The officers on the bridge acted so that the vessel turned to port, but they did not reduce the speed.

The objective was to get the vessel into the wind and waves as quick as possible to counter the list.





The officers on the bridge probably started to try to ballast the ship upright as they thought the list was caused by wind and shifting cargo. 3/E Treu has said that ballasting attempts took place much later (01.20-01.25). Otherwise there was confusion on the bridge.

Some passengers have mentioned that the list was reduced when they escaped. Maybe this was a result of the officers' effort to ballast the ship upright? Anyway, the effort failed as more water flowed into the ship! But the extra ballast in the double bottom contributed to the ship not tipping upside down later.





Water started to flood deck no. 4 starboard side - the windows on deck no. 4 starboard side started to break as they came below water. Port propeller and rudder were above waterline. Port engines shut down automatically.

Angle of list was now abt. 30° and it was impossible for 99% of the persons still inside the cabins to get out. All survivors had reached deck no. 7 at this time or were inside stairwells getting up to deck no. 7.



The starboard main engines shut down as the lub.oil pump sucked air. Water started to flood deck no. 5 starboard side as windows on deck no. 5 starboard side were below water. The visor was torn off, when it hit sideways down into the water surface. The visor fell off abt. one mile north of the position given at 01.24 2.8. Some water may have entered into the garage at the forward ramp at this time as the inner ramp opened a little at the top. Vessel could not steer anymore. Vessel was 1.5 mile off course heading South.

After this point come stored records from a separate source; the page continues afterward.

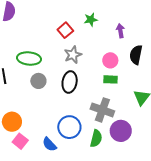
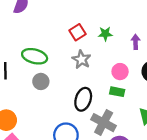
green star: (91, 20) -> (105, 34), moved
gray star: (73, 55) -> (81, 59), turned -30
black ellipse: (70, 82) -> (83, 99), moved

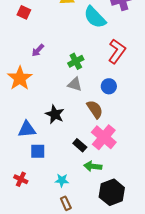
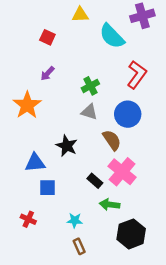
red square: (24, 12) -> (47, 37), moved
blue circle: (109, 86) -> (128, 114), size x1.5

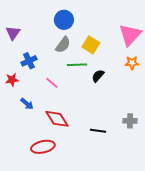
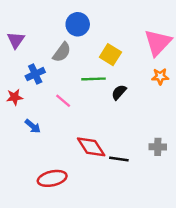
gray semicircle: (63, 45) -> (62, 52), moved
red diamond: (57, 119) -> (91, 147), moved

Angle of list was now abt. 34°. More than 3000 tonnes of water had filled the vessel bu t the garage was still dry. The side of the visor was almost flat in the waterline - the speed was abt. 10/12 knots, the course was abt. 225° straight into the waves. The visor was subject to a transient impact force (not a normal periodic hydrodynamic wave force!) perpendicular to the inclined side. The impact force was 6-10 times bigger than any hydrodynamic design load in the upright position and sufficient to rip off the visor sideways in one go 2.15.



Deck no. 7 starboard side was below water. Vessel had slowed down to 7.5 knots.

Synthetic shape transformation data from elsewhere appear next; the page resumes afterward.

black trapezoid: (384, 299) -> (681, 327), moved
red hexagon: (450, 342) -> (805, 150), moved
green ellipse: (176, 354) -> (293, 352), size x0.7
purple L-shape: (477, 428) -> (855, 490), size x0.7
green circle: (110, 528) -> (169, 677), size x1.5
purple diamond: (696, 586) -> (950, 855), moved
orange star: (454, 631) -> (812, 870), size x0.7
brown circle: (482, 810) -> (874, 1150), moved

Angle of list was now abt. 50°. Probably >100 people had already drowned in the outside cabins/spaces on starboard side.



Mayday was sent. Position was given. Ship's speed was very slow. Ship stopped.

Angle of list was now abt. 53°. Starboard side of bridge must have been close to the water.

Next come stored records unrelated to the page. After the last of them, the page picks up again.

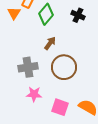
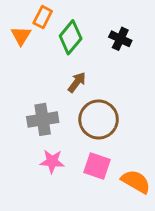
pink square: (60, 107) -> (97, 166), moved

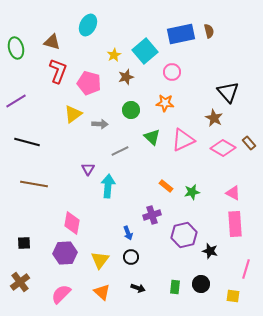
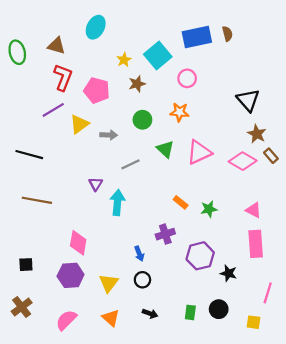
purple line: (16, 101) -> (53, 110), moved
brown star: (214, 118) -> (257, 134), moved

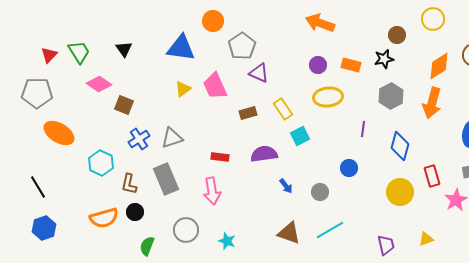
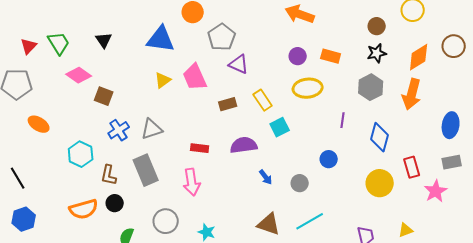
black star: (384, 59) -> (377, 53), moved
orange ellipse: (59, 133) -> (39, 124), size x0.7

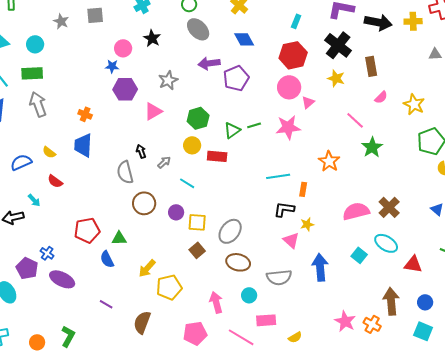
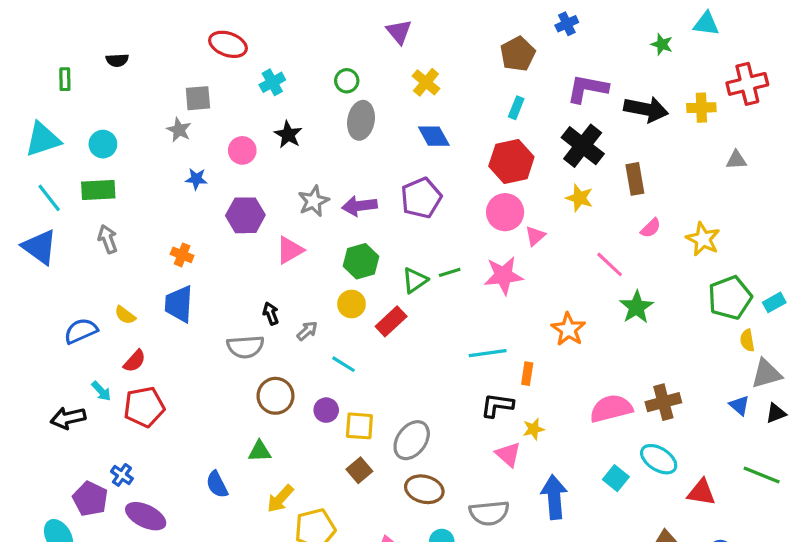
gray star: (61, 21) -> (179, 130), moved
gray ellipse: (198, 29) -> (361, 120), turned 55
purple arrow: (209, 63) -> (359, 206), moved
blue star: (112, 66) -> (196, 179), moved
gray arrow: (38, 104) -> (108, 239), size x0.7
red rectangle: (217, 156) -> (391, 321), turned -48
gray semicircle: (125, 172) -> (245, 347), turned -80
red semicircle: (55, 181) -> (135, 361), turned -84
brown cross: (389, 207) -> (663, 402), turned 30
red pentagon: (87, 230) -> (144, 407), moved
green triangle: (119, 238) -> (260, 451), moved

Vessel drifted on the side to Northeast. End of Mayday.

Engine room was dry (three engine crew left this space 01.20-01.30 according to ref. (10)).



Clock stopped on bridge. Persons on deck no. 7 port side launched life rafts and left the vessel. Survivors were walking on the side.

Angle of list was probably >70° = you can walk on the port outside. Garage started to flood from deck no. 1 level. 6 m bow trim?





Vessel sank with bow first. Some survivors state that vessel sank with the bow first. (Note June 2000 by writer - naturally the ship sank with the stern first and the bow was high above the sea, i.e. the spaces aft below the car deck must have been full of water).

The Commission states 1.11.5 that the ship sank with the stern first. It is more probable that the vessel sank with the bow first as forward spaces on deck nos. 0 and 1 were flooded (and the engine room was dry) 2.21.

2.3 The Cause of the Loss of Stability

The cause of the loss of stability is a shell damage i.w.o. compartments, e.g. frs 85-97 and/or 97-110 (the sauna) on deck no. 0 below waterline followed by inflow of sea water. The damage probably took place at 00.40 hrs. It is regretted that these normally un-attended spaces of the wreck have not been searched by divers to check/identify any shell and consequential interior damage and to see whether the water tight doors were closed on decks nos. 0 and 1 4.8. It is very easy for a diver to go down and check the sauna as an access hole is already made in the port side at deck no. 1! 4.14.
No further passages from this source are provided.